The WB The other thing I've been working on while waiting for the web interface is a new proposal for the World Bank. I first met with one of the Bank managers about two weeks ago, in the lobby of their building on H & PA. I had been told that the building is really amazing, with a waterfall in the fifteen-story lobby and a big sign in gilt lettering above with their motto: `Working Toward A World Without Poverty'.

As it turns out, there's no sign.

The guy I met with, a manager in what stood out as a beautiful suit, was very quick to point out that the WB had bought a set of existing buildings and renovated them into what I saw here, so it was among the cheapest office buildings in DC. Since the WB is a non-profit established by international treaty, it's tax exempt on the profits it doesn't make, so I suppose taking up land doesn't cost them anything. [This is, by the way, a huge problem for Columbia in general: all of the prime real estate keeps getting taken up by people it can't tax.]

He bought me a coffee and forced a cookie upon me. We joked about how SBUX has fifteen different types of coffee, only one of which indicates anything about fair trade. Every trash can has recycling bins, and I didn't get the impression that people ignored them the way they do here at the law firm. As with many people in DC, he advised me about making my product less academic and more focused on the final product, which in this case would be results about immigration's effect on the poorer countries of the world. They're interested in the effects on the developing world of proposed taxes on remissions to home and the brain drain (if any), and getting a better handle on immigration from one developing country to another (south-to-south migration, he called it).

He forwarded my abstract around, and it wound up on Ali's desk. When I met with Ali the other day, he also failed to break any stereotypes, in his tie and short-sleeved dress shirt. He talked about supply and demand, and I thought about how infrequently I think in such terms (which is not a good or bad thing, just different). His office is in a different building, on the twelth floor, which gives you a really fabulous view of the city. The walls are half-glass, so that when standing, you have a panoramic view of the city, but when sitting you have enough privacy to pick your nose. The conference room looks down to the tidal basin, surrounded by cherry blossoms, and the Jefferson Memorial.

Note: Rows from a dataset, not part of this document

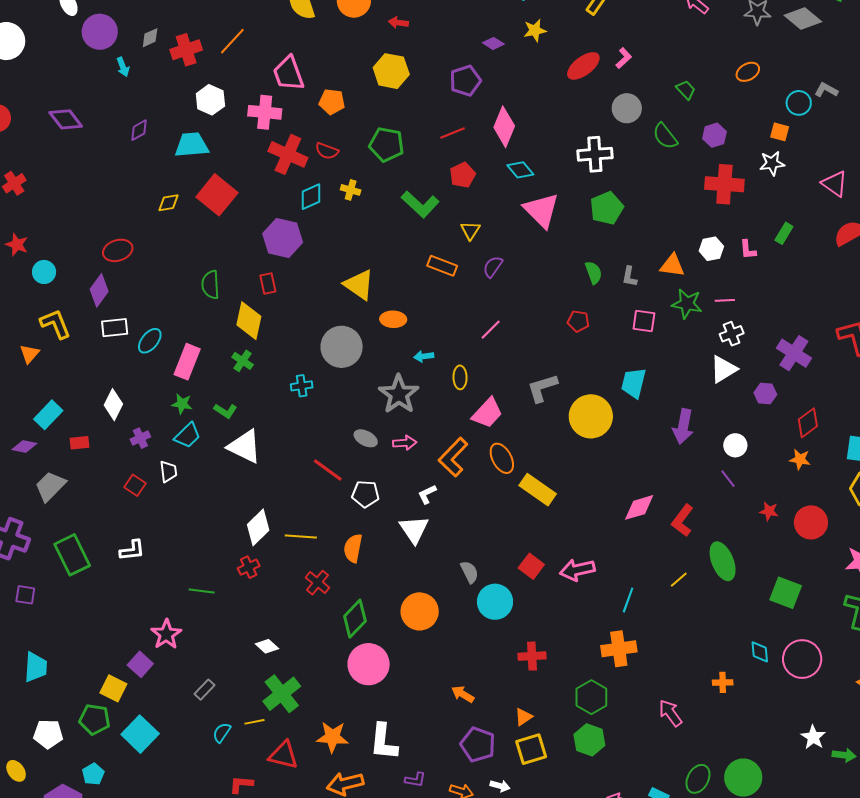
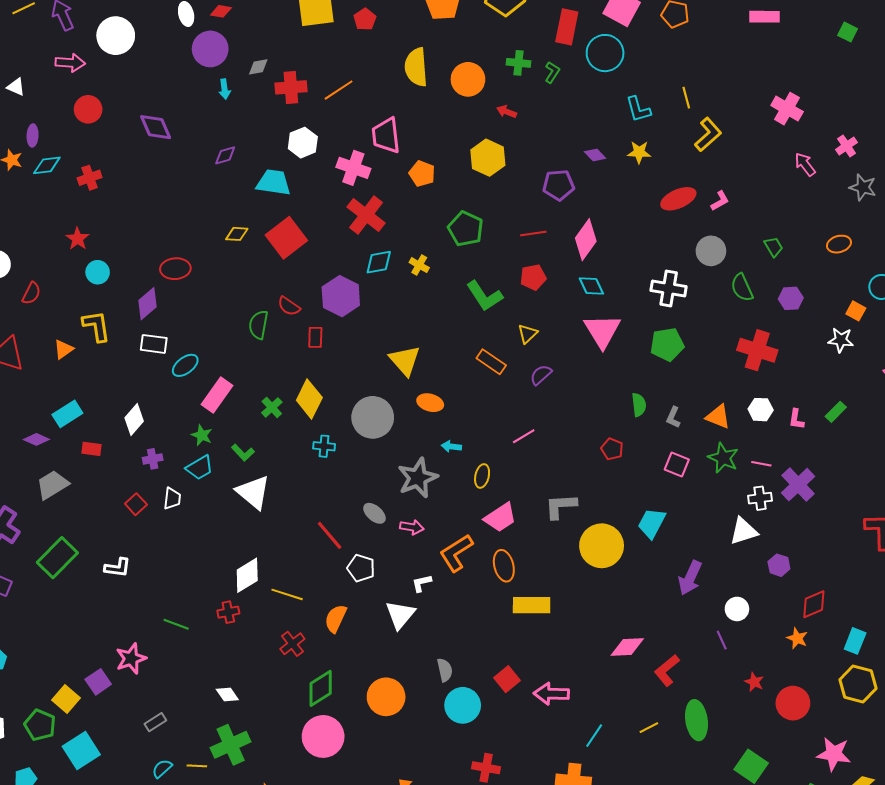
red semicircle: (327, 151) -> (289, 306), moved
red cross: (724, 184) -> (757, 350), moved
yellow diamond: (249, 321) -> (309, 399), moved
purple cross: (794, 353) -> (798, 485), moved
yellow rectangle: (538, 490) -> (532, 605), turned -48
green rectangle: (72, 555) -> (57, 558), turned 57

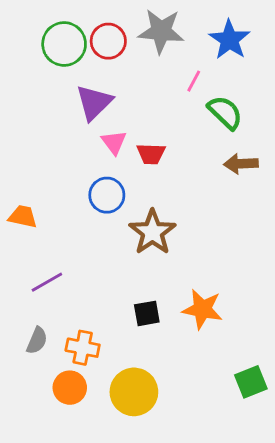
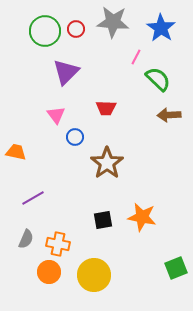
red circle: (108, 41) -> (76, 29), size x0.7
pink triangle: (114, 142) -> (56, 115), moved
blue circle: (107, 195) -> (75, 137), size x0.7

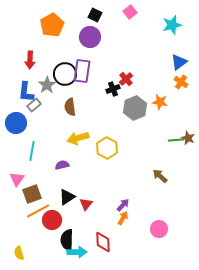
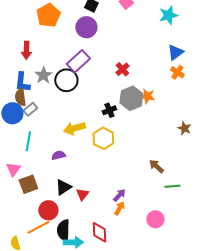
purple rectangle: (82, 71) -> (78, 61), turned 40
black circle: (65, 74) -> (66, 80), moved
black cross: (113, 89) -> (109, 110), moved
orange star: (160, 102) -> (147, 96), moved
gray rectangle: (34, 105) -> (30, 109), moved
brown semicircle: (70, 107) -> (20, 97), moved
green line: (176, 140) -> (172, 186), moved
orange line: (38, 211) -> (38, 227), moved

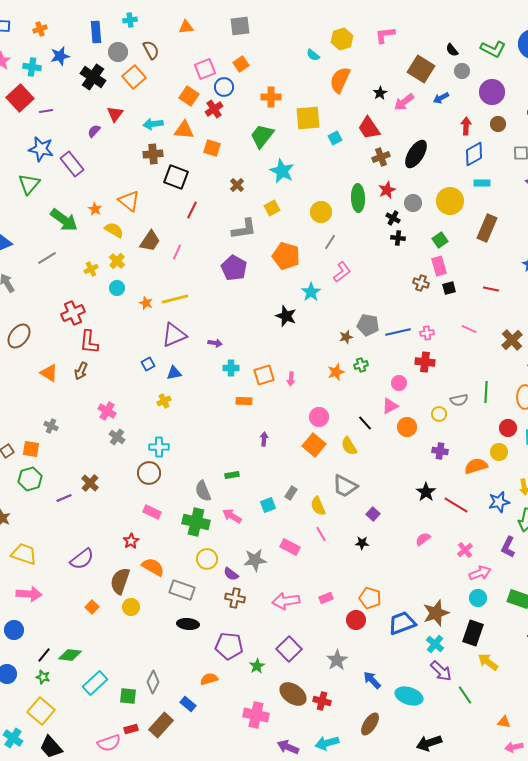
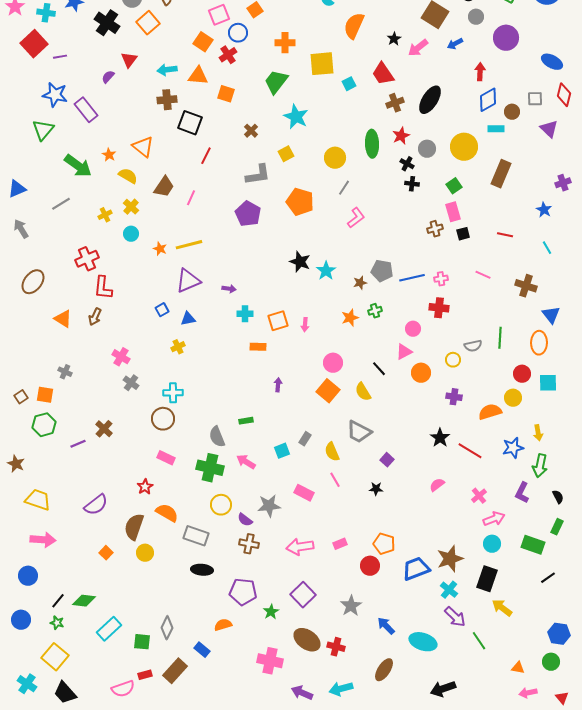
brown circle: (498, 124) -> (512, 112), moved
brown cross: (421, 283) -> (435, 229), turned -35
cyan star: (311, 292) -> (326, 271), moved
brown cross: (512, 340) -> (526, 286), turned -30

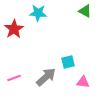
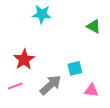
green triangle: (85, 11) -> (94, 26), moved
red star: (14, 29) -> (24, 60), moved

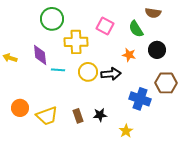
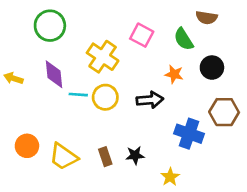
green circle: (52, 19) -> (50, 26), moved
yellow cross: (76, 42) -> (103, 57), turned 35
yellow circle: (88, 72) -> (105, 97), moved
yellow trapezoid: (47, 116) -> (63, 157), turned 55

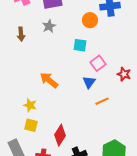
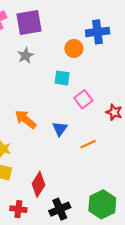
blue triangle: (89, 82) -> (60, 129), moved

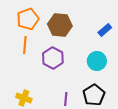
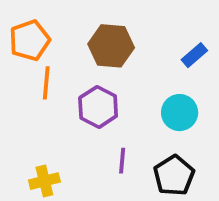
orange pentagon: (28, 19) -> (30, 40), moved
yellow cross: (24, 98) -> (44, 181), turned -35
purple line: (66, 99) -> (122, 161), moved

The project is to work out policies to dry up the black market in the EU. This becomes an immigration project pretty quickly, and the model I've put together could be readily applied. Ali was very excited and he sent me a half-dozen emails over the next two days about data we can get and things we can do. I like the approach, giving a justification for opening up immigration which has across-the-political-board appeal. So I've revised the proposal while here at the law firm.

So that's my life. Sorry if it was a bit too verbose there, but I've got time on my hands here. Update: one of the lawyers just informed us that /US Court/ is "very wrong" and should be /U.S. Court/. So you get two blogs today. Happy birthday.